EricDavisX commented 2 years ago

@rudolf thanks so much. Below is the run string is what the Jenkins run that shows the concerns uses: ./kbn-alert-load -M 15 --percentFiring 50 run stack-versions-1000 --region gcp-us-west2

It's a 15 min test, with 50 % rules Firing actions, and 1000 rules created total. it needs to run in gcp-us-west2 on prod to allow for latest snapshot usage. or you can modify the run as desired to hit staging. the details are doc'ed in the repo but feel free to ask any specifics you wish here or in slack.

EricDavisX commented 2 years ago

Now that I've thought on this... I haven't used it, but I think the security team added the ability to run the cluster locally which is what we'd want right? let's sync up offline.
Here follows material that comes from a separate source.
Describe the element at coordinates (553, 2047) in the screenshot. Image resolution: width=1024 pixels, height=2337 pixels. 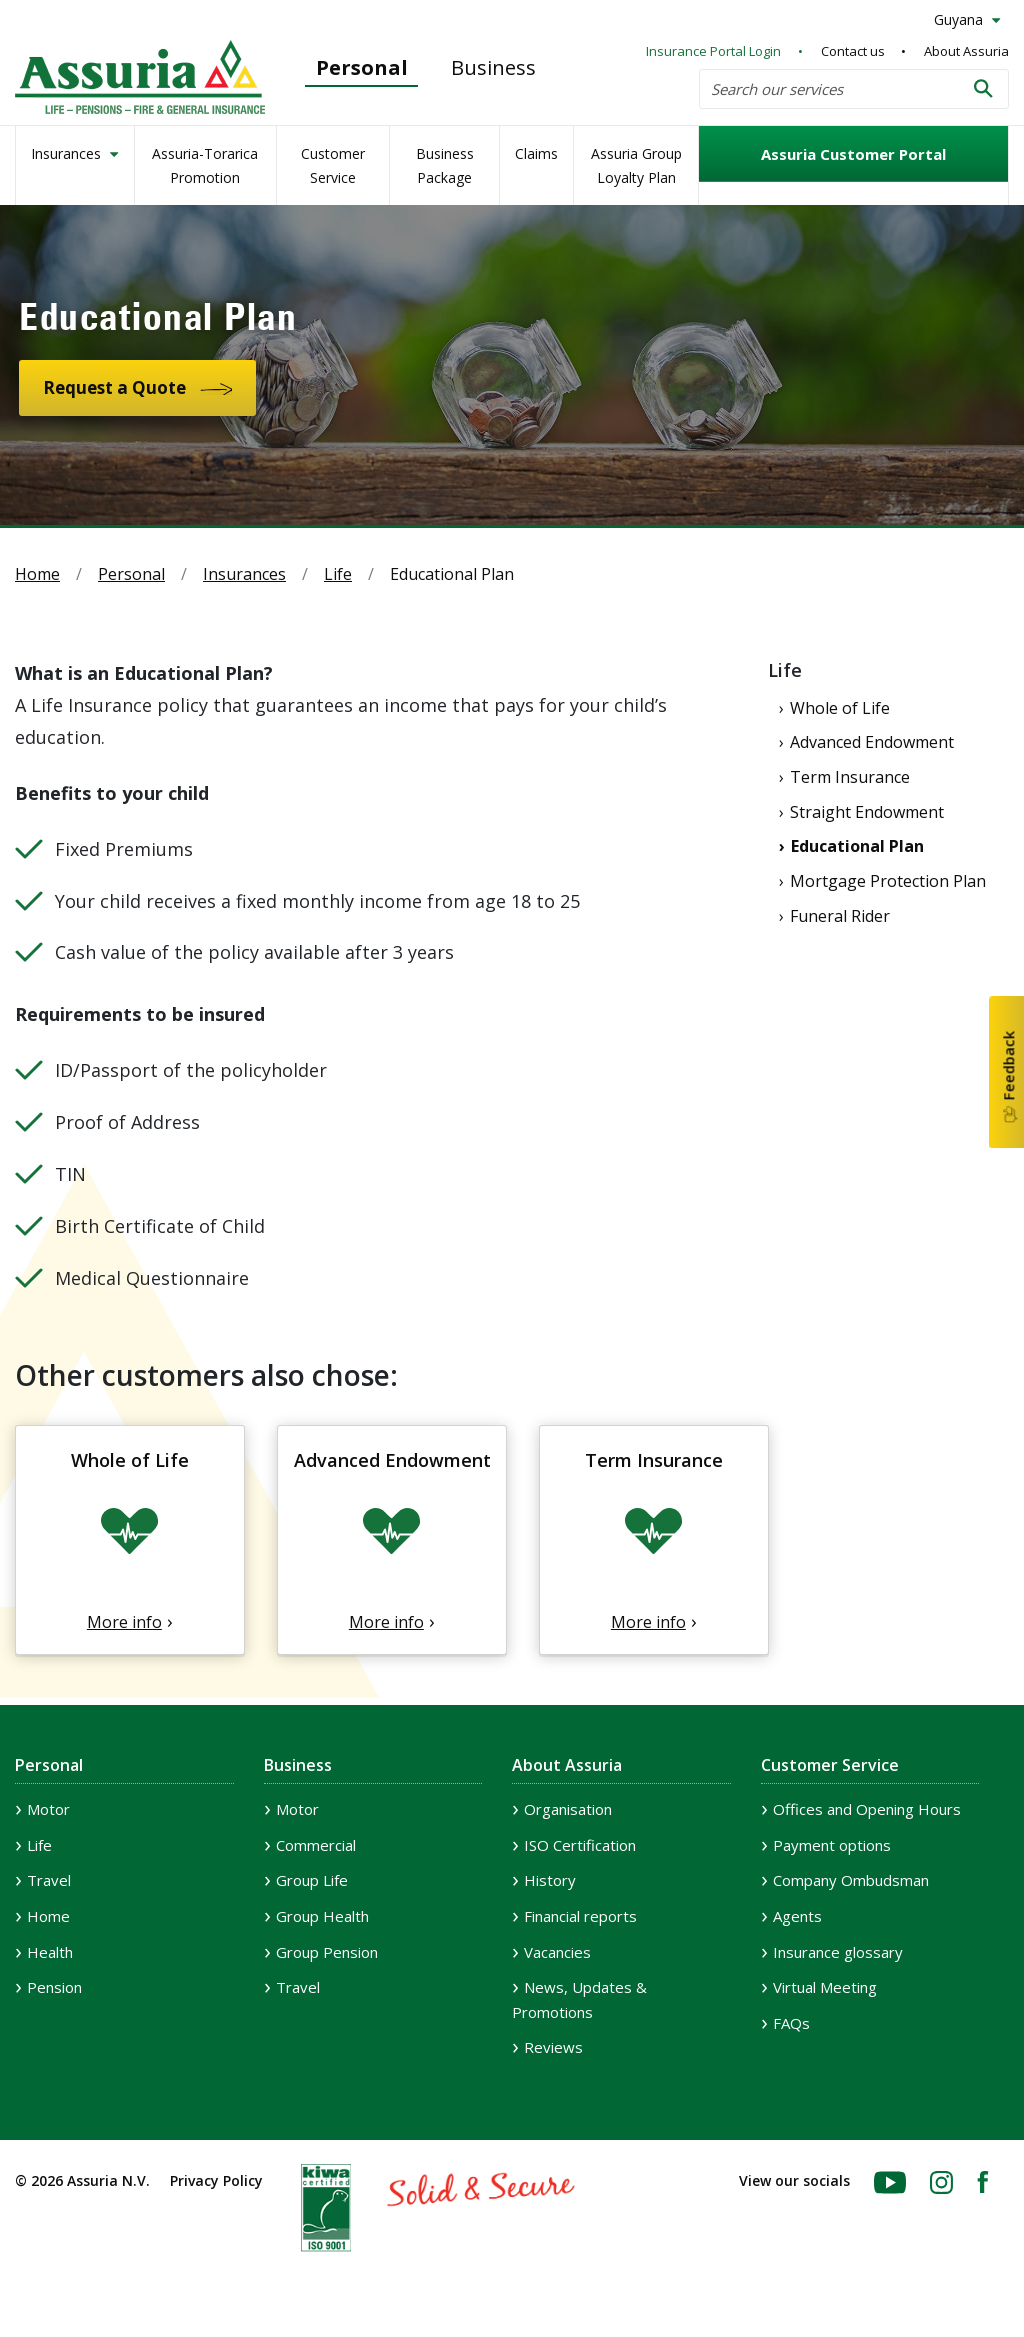 I see `Reviews` at that location.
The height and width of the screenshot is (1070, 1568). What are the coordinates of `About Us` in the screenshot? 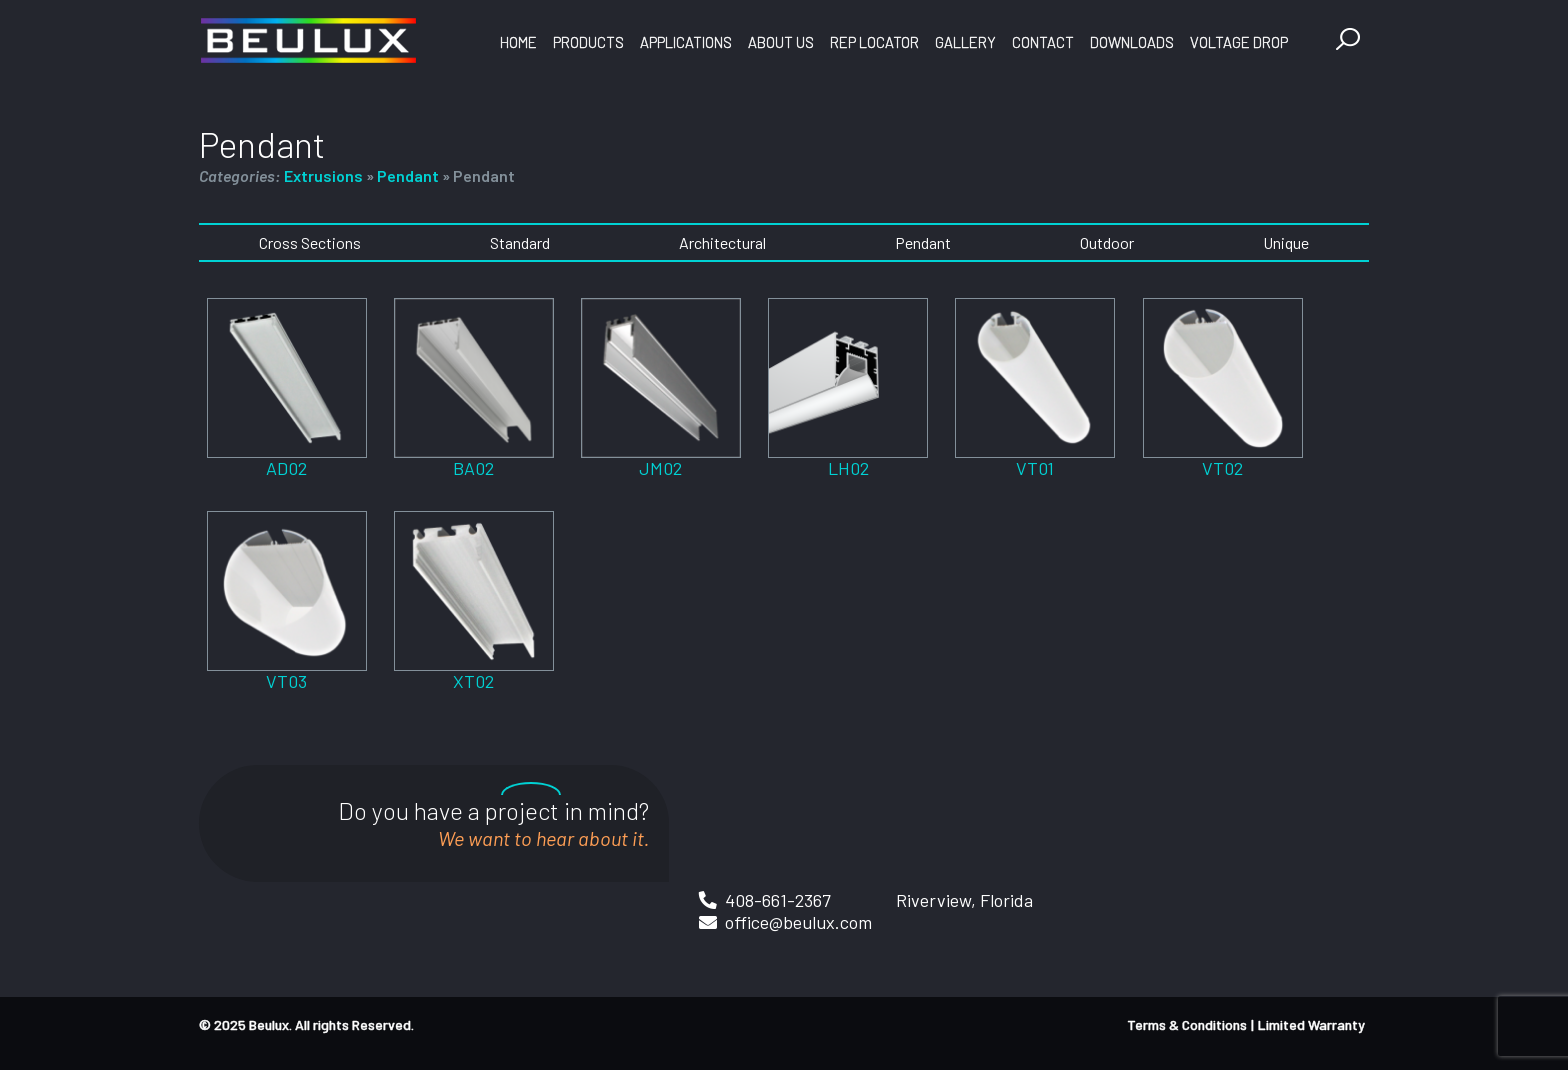 It's located at (781, 42).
rudolf commented 2 years ago

I tested this locally on macOS running Kibana with Node's --trace-gc flag (so we don't miss the real memory consumption spikes due to sampling) and running kbn-alert-load with:

./kbn-alert-load.js -M 15 --percentFiring 50 run stack-versions-1000 -e http://elastic:changeme@localhost:9200 -k http://elastic:changeme@localhost:5601

I noticed when I start Kibana and kbn-alert-load at the same time memory usage spikes quite high, but when I run kbn-alert-load a second time against an already running Kibana server memory stays really low. I then just restarted the Kibana server and even without kbn-alert-load memory spikes high just after Core starts all plugins. The amount of memory used varied significantly between runs but it was roughly the same between 8.2 and main.

Looking at the GC logs I also noticed that sometimes a single Mark-sweep would reduce the heap used by 335MB

[23128:0x130008000]     9131 ms: Mark-sweep 685.2 (724.0) -> 350.2 (658.7) MB, 18.2 / 3.8 ms  (+ 25.2 ms in 274 steps since start of marking, biggest step 5.2 ms, walltime since start of marking 118 ms) (average mu = 0.991, current mu = 0.991) finalize incremental marking via stack guard GC in old space requested

This made me suspect the GC has the luxury to just not try very hard to release memory. On both 8.2 and main I was able to run Kibana with kbn-alert-load using just 500MB of heap.

So in conclusion, I don't think there's a significant difference in the memory consumption between 8.2 and main. To get more accurate metrics for our performance tests, we should collect the memory consumption after a GC.